Cette activité comporte un certain danger. Dans Le Petit Soldat, il y avait une scène où je devais abattre un homme. A part le fait que je n’avais pas de vraies balles et que le comédien sur qui je tirais n’allait pas mourir, tout le reste, les gestes et les sentiments sont réels. Alors je tire, le type s’effondre… J’avais le trac en le faisant, probablement comme un vrai terroriste l’aurait eu dans une situation réelle. Dans une autre scène tournée en pleine ville, au milieu des badauds, je suis dans les escaliers mécaniques, un type me poursuit, prêt à me sauter dessus. Moi, je le braque, c’était comme dans le jeu les gendarmes et les voleurs. Je me souviens qu’il avait une serviette dans les mains et il l’a mise contre sa poitrine. Je lui ai dit « Vous affolez pas, c’est du cinéma. » Et avec un merveilleux accent genevois, il me répond « Ah ben fallait prévenir » ! Oui, mais si on prévient, on n’a plus les mêmes réflexes ! Cette façon de faire du cinéma, en impliquant le réel, comportait une certaine dangerosité. C’était le système de Godard : une toute petite équipe technique, pour passer inaperçu, pour être dans la réalité comme un poisson dans l’eau. Mais j’aime bien être en danger en tant que comédien, je n’aime pas préparer un rôle techniquement. J’ai souvent joué des types pas très nets, mais ce n’est pas la question : même si je jouais un ange, il pourrait y avoir de la dangerosité dans la mesure où il faut être à la limite de l’improvisation.
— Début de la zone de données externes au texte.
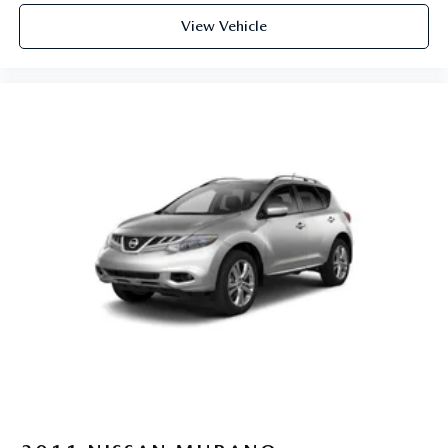
View Vehicle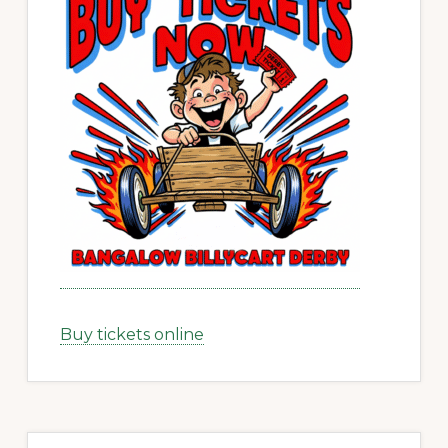
Buy tickets online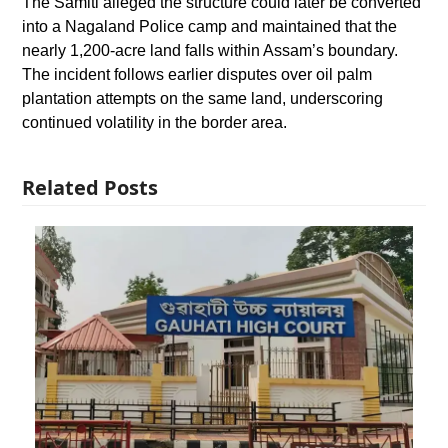
The Samiti alleged the structure could later be converted
into a Nagaland Police camp and maintained that the
nearly 1,200-acre land falls within Assam’s boundary.
The incident follows earlier disputes over oil palm
plantation attempts on the same land, underscoring
continued volatility in the border area.
Related Posts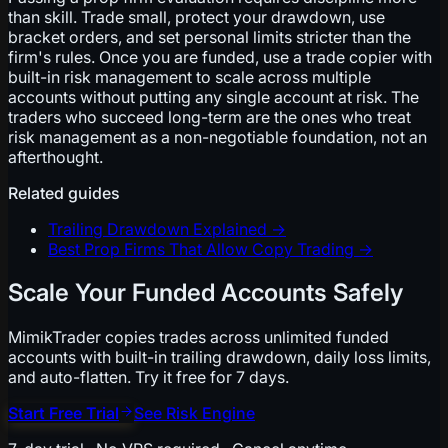
than skill. Trade small, protect your drawdown, use
bracket orders, and set personal limits stricter than the
firm's rules. Once you are funded, use a trade copier with
built-in risk management to scale across multiple
accounts without putting any single account at risk. The
traders who succeed long-term are the ones who treat
risk management as a non-negotiable foundation, not an
afterthought.
Related guides
Trailing Drawdown Explained
→
Best Prop Firms That Allow Copy Trading
→
Scale Your Funded Accounts Safely
MimikTrader copies trades across unlimited funded
accounts with built-in trailing drawdown, daily loss limits,
and auto-flatten. Try it free for 7 days.
Start Free Trial
See Risk Engine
C’est cet état d’improvisation qui crée le danger.
L’artère qui bat.
Quand les dialogues sont la quintessence de l’expression d’un personnage, c’est assommant. Mais quand ils ne sont que l’écume du personnage, là c’est formidable : on n’a plus besoin de les apprendre par c’ur, on les retient tout de suite. Mais bon, quoi qu’on dise, les dialogues c’est quand même toujours la même chose. Je préfère de loin la narration par l’image, quand le dialogue découle du personnage mais ne le structure pas. On parlait d’Hitchcock, mais on pourrait aussi citer Kubrick. 2001, l’odyssée de l’espace, c’est un splendide exemple de narration par l’image. Beau travail également. La scène où Denis Lavant est sur son lit, avec son flingue, et qu’on voit l’artère de son bras qui bat, ça dit tout : on comprend sans qu’un mot ne soit prononcé. Cette image est magnifique, c’est le suicide. Dans La Fidélité, pareil : quand Marceau est dans le monastère, il y a un gros plan sur une télé où passe une pub pour le journal torchon dans lequel elle a travaillé, puis on enchaîne avec un plan sur son visage, sans un mot : c’est un contrechamp magnifique, un plan très parlant sur le souvenir.
L’Afrique en novembre.
Les scénarios, c’est toujours la même chose, ça ne veut pas dire grand-chose. Que dit Ford quand on lui demande « C’est quoi pour vous, un film ? » Il répond « C’est partir avec des amis pendant cinq mois dans la prairie, faire du cheval, se retrouver autour d’un barbecue, jouer au poker… Et il se trouve qu’il y a une caméra, alors j’appuie sur le bouton » ! Bon, il exagère un peu, mais ça montre dans quel état ils allaient tourner un film. C’est un état physique, un état de bien-être, il n’y a là-dedans aucune psychologie… Par exemple, pourquoi j’ai fait le film de Claire ? J’ai lu le scénario, certes, mais surtout, je me suis dit qu’on était en novembre, que c’était l’occasion de partir à Djibouti, dans la corne de l’Afrique, voir du vrai soleil, sans agence de voyage, sans parasol. C’était la cagnasse, le soleil qui fait mal, les femmes somaliennes, l’océan Indien, toute une expérience… Et finalement, le scénario, c’est ça, c’est tout ce désir romanesque.
Désormais, tous les films qui se présenteront, je les ferai pour ce genre de raison uniquement. De toute façon, je n’ai pas besoin de ce métier pour vivre.